The DCU, formally known as the DCEU, is on its second interconnected universe in under a decade. Miller’s Flash movie is rumored to reset years of Zack Snyder chicanery so that Gunn can start fresh. The Lord of the Rings is currently torn between an emerging Amazon-backed canon and Warner Discovery’s attempts to woo back Peter Jackson to helm more films. The problem has gotten so out of hand that Will Smith and Michael B. Jordan are making an I Am Legend sequel based on deleted scenes that are now canon and that contradict the ending of the original film. But it was always destined to go this way. The multiverse problem isn’t about people but about the machine. It takes only a few years for a nifty storytelling device to atrophy into a gimmick.
At this point in award season, Everything Everywhere has become a symbol through the sheer momentum of its wins at smaller ceremonies, but also out of necessity. The fact that this will be the first year in Oscar history when four Asian actors will receive nominations is a perfect encapsulation of how long overdue this moment has been. When you factor in nominations for RRR, Turning Red, All That Breathes, and Living, it’s a banner year for white organizations finally honoring Asian films.
If there is one unifying theme in Everything Everywhere acceptance speeches, press runs, and interviews, it’s multiple generations of stars from the movie coming to terms with how thoroughly they were marginalized by the industry.

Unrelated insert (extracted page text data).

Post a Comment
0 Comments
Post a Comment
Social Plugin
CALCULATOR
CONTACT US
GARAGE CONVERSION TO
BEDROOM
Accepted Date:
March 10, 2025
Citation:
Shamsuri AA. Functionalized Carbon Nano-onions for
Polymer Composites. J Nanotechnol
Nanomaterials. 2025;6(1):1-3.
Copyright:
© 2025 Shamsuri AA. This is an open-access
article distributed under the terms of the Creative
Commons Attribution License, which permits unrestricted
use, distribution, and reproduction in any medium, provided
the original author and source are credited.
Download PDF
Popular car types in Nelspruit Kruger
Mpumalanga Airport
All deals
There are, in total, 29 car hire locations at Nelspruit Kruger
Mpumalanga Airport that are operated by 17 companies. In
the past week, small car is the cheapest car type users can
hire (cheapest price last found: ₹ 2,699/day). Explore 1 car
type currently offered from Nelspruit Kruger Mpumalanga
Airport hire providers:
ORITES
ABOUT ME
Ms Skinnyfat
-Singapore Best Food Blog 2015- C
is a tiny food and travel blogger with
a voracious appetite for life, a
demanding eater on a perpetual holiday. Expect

In 2021, Ke Huy Quan struggled and failed to book the one job necessary to keep his health insurance. In an impassioned SAG Awards speech, James Hong went back to the days of Clark Gable to describe the racist treatment actors like him received in the industry before he told the crowd, “The producer said that Asians were not good enough, and they are not box office. But, look at us now, huh?” Even Michelle Yeoh, despite her lengthy career, has made sure to use any and all airspace to demand more seats at the table for actors who look like her.

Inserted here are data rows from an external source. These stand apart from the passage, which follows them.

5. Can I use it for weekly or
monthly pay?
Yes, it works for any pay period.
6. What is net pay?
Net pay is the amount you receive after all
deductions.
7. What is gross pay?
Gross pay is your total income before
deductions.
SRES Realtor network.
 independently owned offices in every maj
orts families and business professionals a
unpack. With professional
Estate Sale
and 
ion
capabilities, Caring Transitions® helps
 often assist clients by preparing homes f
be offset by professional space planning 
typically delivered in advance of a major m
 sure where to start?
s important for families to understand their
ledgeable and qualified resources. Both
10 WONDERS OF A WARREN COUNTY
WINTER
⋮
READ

Everything Everywhere has the unenviable task that many POC-led Oscar contenders face. In its theatrical run, it made more than $100 million worldwide. This weekend’s Creed III made that much in its debut. That comparison isn’t meant to take anything away from the Yeoh-starring film, but to illustrate how vastly the A24 picture has transformed from a wildly inventive action movie with a modest budget to a prestige film at the center of the conversation. By virtue of having the most nominations in a record-breaking year for Asian filmmakers at the Oscars, it must contend with past transgressions it didn’t create and hope that it’s not one of the last to achieve these heights. In a poetic sense, that’s the nature of the multiverse as well. It expands exponentially, whether planned or not.

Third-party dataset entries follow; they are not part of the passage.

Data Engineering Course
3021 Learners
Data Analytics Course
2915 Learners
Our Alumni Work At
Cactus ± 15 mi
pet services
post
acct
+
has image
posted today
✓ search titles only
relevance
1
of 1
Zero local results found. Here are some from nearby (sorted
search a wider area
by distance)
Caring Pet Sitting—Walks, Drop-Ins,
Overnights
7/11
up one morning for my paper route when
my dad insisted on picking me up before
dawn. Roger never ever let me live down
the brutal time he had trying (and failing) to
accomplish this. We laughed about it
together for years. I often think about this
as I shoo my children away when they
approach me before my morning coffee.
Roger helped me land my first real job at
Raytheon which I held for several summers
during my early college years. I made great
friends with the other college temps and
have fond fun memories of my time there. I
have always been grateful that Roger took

The line that will define Everything Everywhere years from now is delivered by Quan’s character, Waymond Wang, at the climax of the movie. “In another life, I would have really liked just doing laundry and taxes with you,” Waymond says to a version of his wife, Evelyn, that he never got to marry. The line has been immortalized, cherished, memed, and ridiculed. It’s a microcosm of the film it comes from. If you look at it one way, it says so much about the beautiful mundanity of true love, and from another vantage point, it’s about the enduring quality of caring for another no matter the circumstance.
But in the unsexiest of ways, it’s also about choice. The viewer has already seen what parts of this dream entail for different versions of Evelyn and Waymond. It means a life of late bills, the rise of routine at the cost of passion, and enough misunderstandings to fuel a multiverse. In a movie, industry, and world built on the notion that more is better than less, Waymond still yearns for something smaller and imperfect. For us to get back to that, we might have to look beyond the multiverse.